Corey, James S.A. Caliban’s War.

NY: Orbit Books, 2012.

This second volume in the space-opera series “The Expanse” is at least as good as the first. The manufactured alien life form known as the “protomolecule” has been sidetracked to Venus instead of striking Earth, thanks to the fatalistic heroism of Detective Miller of Ceres, and our neighboring planet is undergoing major changes that no one understands. Captain Jim Holden and his tiny crew, hardcore survivors all, are working their way around the system in their stolen/salvaged Martian Navy assault ship, acting as enforcers for the rebellious Outer Planets Alliance, which is now on the way to becoming an actual goverment for the Asteroid Belt.

And we meet two new players, Martian Marine Gunnery Sergeant Bobbie Draper, a young, very large, very intimidating woman, and Chrisjen Avasarala, UN Assistant Undersecretary for Administration, an old, very small woman but even more intimidating than Bobbie. Finally, there’s Praxidike Meng, botanist and doting father on Ganymede, the breadbasket of the outer system, whose young daughter is kidnapped just before all hell breaks loose on their tiny world.

The inexpressibly dangerous bioweapon that was aimed at Earth a few billion years ago was thought to have been at least somewhat contained, giving Earth, Mars, and the Belt a bit of breathing room. It turns out the military and civil powers of both inner planets have playing their own games, though, and weapons are being cocked on all sides. And it’s not at all certain the species can survive what’s coming.
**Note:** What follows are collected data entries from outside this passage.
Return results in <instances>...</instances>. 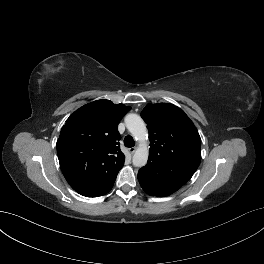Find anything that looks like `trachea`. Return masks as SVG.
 I'll list each match as a JSON object with an SVG mask.
<instances>
[{
    "mask_svg": "<svg viewBox=\"0 0 264 264\" xmlns=\"http://www.w3.org/2000/svg\"><path fill=\"white\" fill-rule=\"evenodd\" d=\"M124 144L126 147H133L135 145V142L131 136H126L124 138Z\"/></svg>",
    "mask_w": 264,
    "mask_h": 264,
    "instance_id": "trachea-1",
    "label": "trachea"
}]
</instances>
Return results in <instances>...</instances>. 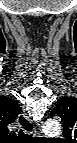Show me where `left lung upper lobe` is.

As in the first volume, the plot progresses through alternating chapters and characters’ POVs and the tension builds steadily almost from the first page. The players are developed in great detail and all are completely convincing — especially Holden, who finds himself becoming someone he doesn’t much like under stress. And Avasarala is a hoot and a half. Moreover, the last few pages will take you by the throat and make you anxious to grab the third book in the series. This is great stuff.